→ **YOUR INSTRUCTIONS**:
Restate each record word for word, omitting whatever pictures it holds.

[Document layout analysis data]
----
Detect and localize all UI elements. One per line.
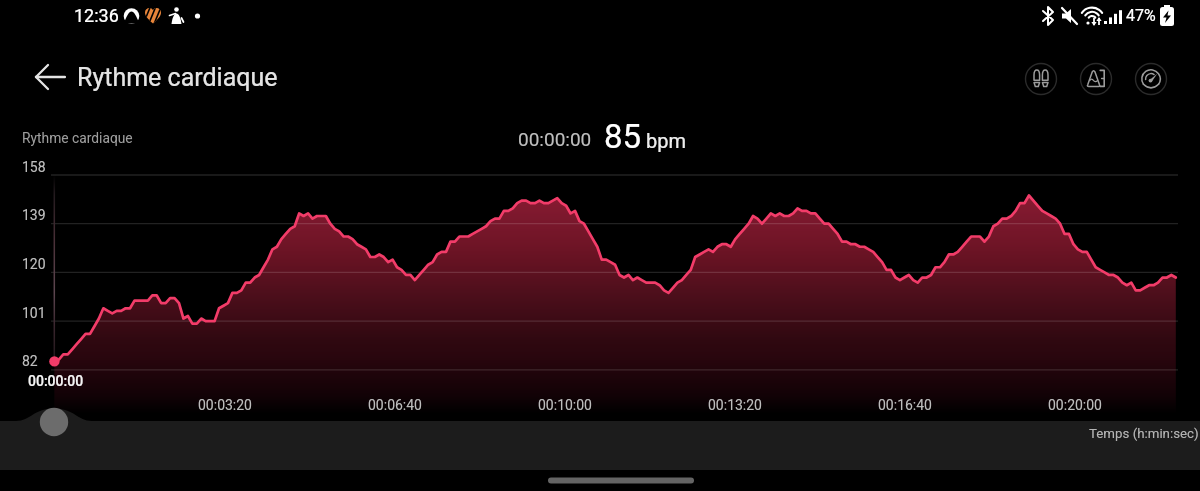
staticText: 00:00:00 — [518, 128, 592, 150]
button[interactable]: Scrub timeline — [36, 404, 72, 440]
staticText: 00:00:00 — [28, 373, 84, 389]
staticText: 12:36 — [74, 5, 119, 26]
staticText: 158 — [22, 159, 46, 175]
button[interactable]: Back — [22, 55, 66, 99]
staticText: 47% — [1126, 6, 1156, 25]
staticText: 00:16:40 — [878, 397, 932, 413]
button[interactable]: Speed — [1130, 58, 1172, 100]
staticText: 00:13:20 — [708, 397, 762, 413]
staticText: 82 — [22, 353, 38, 369]
button[interactable]: Steps — [1020, 58, 1062, 100]
button[interactable]: Heart rate chart — [54, 175, 1178, 370]
button[interactable]: Home — [540, 471, 702, 489]
staticText: 00:10:00 — [538, 397, 592, 413]
staticText: bpm — [646, 129, 686, 152]
staticText: 101 — [22, 305, 46, 321]
staticText: Temps (h:min:sec) — [1089, 426, 1199, 442]
staticText: Rythme cardiaque — [77, 63, 278, 92]
staticText: 139 — [22, 207, 46, 223]
staticText: 00:03:20 — [198, 397, 252, 413]
staticText: 85 — [604, 117, 642, 156]
button[interactable]: Altitude — [1075, 58, 1117, 100]
staticText: 00:20:00 — [1048, 397, 1102, 413]
staticText: 00:06:40 — [368, 397, 422, 413]
staticText: 120 — [22, 256, 46, 272]
staticText: Rythme cardiaque — [22, 130, 133, 146]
----
→ **ANSWER TO THE PROBLEM**:
Detect and localize all UI elements. One per line.
staticText: 00:00:00 — [518, 128, 592, 150]
button[interactable]: Scrub timeline — [36, 404, 72, 440]
staticText: 00:00:00 — [28, 373, 84, 389]
staticText: 12:36 — [74, 5, 119, 26]
staticText: 158 — [22, 159, 46, 175]
button[interactable]: Back — [22, 55, 66, 99]
staticText: 47% — [1126, 6, 1156, 25]
staticText: 00:16:40 — [878, 397, 932, 413]
button[interactable]: Speed — [1130, 58, 1172, 100]
staticText: 00:13:20 — [708, 397, 762, 413]
staticText: 82 — [22, 353, 38, 369]
button[interactable]: Steps — [1020, 58, 1062, 100]
button[interactable]: Heart rate chart — [54, 175, 1178, 370]
button[interactable]: Home — [540, 471, 702, 489]
staticText: 00:10:00 — [538, 397, 592, 413]
staticText: bpm — [646, 129, 686, 152]
staticText: 101 — [22, 305, 46, 321]
staticText: Temps (h:min:sec) — [1089, 426, 1199, 442]
staticText: Rythme cardiaque — [77, 63, 278, 92]
staticText: 139 — [22, 207, 46, 223]
staticText: 00:03:20 — [198, 397, 252, 413]
staticText: 85 — [604, 117, 642, 156]
button[interactable]: Altitude — [1075, 58, 1117, 100]
staticText: 00:20:00 — [1048, 397, 1102, 413]
staticText: 00:06:40 — [368, 397, 422, 413]
staticText: 120 — [22, 256, 46, 272]
staticText: Rythme cardiaque — [22, 130, 133, 146]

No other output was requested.